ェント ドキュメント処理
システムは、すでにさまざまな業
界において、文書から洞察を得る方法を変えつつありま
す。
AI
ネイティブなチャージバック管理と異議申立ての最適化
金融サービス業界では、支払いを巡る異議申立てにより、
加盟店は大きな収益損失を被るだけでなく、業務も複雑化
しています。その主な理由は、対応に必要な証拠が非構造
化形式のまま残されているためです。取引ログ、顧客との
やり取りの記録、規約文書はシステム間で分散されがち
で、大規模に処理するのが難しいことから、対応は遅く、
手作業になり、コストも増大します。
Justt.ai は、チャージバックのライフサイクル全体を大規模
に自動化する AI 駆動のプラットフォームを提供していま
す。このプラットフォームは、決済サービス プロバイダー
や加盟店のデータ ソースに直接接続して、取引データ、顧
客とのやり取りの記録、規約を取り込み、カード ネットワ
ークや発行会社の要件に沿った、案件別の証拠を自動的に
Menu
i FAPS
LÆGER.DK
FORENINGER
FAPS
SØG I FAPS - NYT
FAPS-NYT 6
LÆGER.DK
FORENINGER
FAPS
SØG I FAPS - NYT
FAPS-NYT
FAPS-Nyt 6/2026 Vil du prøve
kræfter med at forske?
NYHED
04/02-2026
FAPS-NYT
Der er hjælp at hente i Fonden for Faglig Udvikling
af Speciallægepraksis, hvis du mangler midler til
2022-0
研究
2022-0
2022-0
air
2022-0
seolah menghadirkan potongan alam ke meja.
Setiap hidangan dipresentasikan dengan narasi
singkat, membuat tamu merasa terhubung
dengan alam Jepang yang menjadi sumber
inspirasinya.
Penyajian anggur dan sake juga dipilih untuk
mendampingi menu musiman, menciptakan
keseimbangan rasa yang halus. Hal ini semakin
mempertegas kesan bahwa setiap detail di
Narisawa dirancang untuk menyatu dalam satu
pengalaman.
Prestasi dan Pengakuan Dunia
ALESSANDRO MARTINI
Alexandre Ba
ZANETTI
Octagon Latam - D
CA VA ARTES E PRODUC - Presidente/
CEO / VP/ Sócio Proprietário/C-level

---

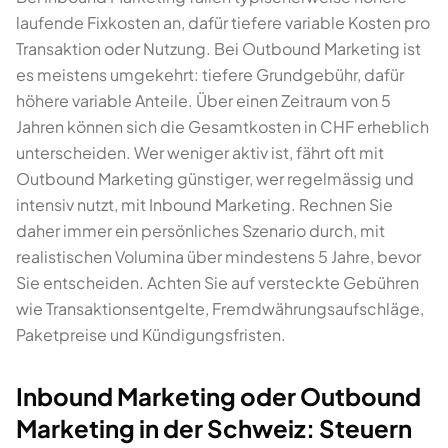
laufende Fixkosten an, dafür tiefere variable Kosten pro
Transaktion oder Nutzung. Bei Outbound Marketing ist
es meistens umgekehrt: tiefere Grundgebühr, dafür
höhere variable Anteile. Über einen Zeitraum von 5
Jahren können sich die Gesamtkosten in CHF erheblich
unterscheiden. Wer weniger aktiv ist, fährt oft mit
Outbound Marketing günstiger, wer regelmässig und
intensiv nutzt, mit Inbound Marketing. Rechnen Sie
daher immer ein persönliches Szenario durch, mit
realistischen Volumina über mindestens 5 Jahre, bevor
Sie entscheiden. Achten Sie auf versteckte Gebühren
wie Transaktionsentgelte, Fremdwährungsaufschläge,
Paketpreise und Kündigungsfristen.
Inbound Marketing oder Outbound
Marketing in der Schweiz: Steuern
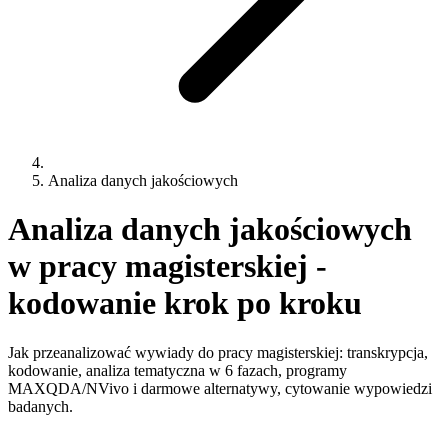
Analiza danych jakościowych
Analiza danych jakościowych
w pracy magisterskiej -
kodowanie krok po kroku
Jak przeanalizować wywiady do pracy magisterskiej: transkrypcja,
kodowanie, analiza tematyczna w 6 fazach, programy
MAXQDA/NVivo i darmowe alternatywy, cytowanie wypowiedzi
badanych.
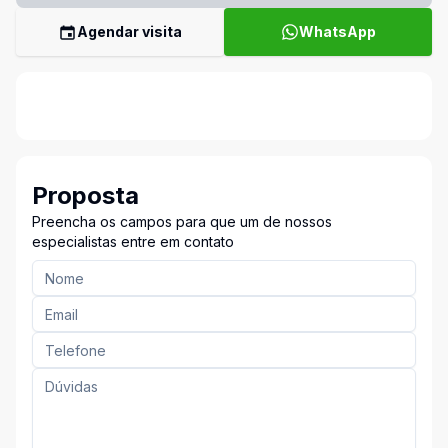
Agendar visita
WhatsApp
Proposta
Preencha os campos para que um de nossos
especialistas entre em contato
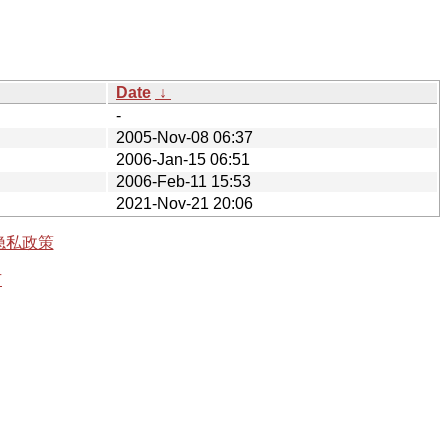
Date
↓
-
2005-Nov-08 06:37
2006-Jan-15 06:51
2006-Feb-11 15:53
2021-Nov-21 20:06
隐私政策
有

> _YOUR TASK_
Your answer must consist solely of the lines above between the line holding "ェント ドキュメント処理" and the line holding "手作業になり、コストも増大します。", inclusive, copied exactly.

> _EXPECTED OUTPUT_
ェント ドキュメント処理
システムは、すでにさまざまな業
界において、文書から洞察を得る方法を変えつつありま
す。
AI
ネイティブなチャージバック管理と異議申立ての最適化
金融サービス業界では、支払いを巡る異議申立てにより、
加盟店は大きな収益損失を被るだけでなく、業務も複雑化
しています。その主な理由は、対応に必要な証拠が非構造
化形式のまま残されているためです。取引ログ、顧客との
やり取りの記録、規約文書はシステム間で分散されがち
で、大規模に処理するのが難しいことから、対応は遅く、
手作業になり、コストも増大します。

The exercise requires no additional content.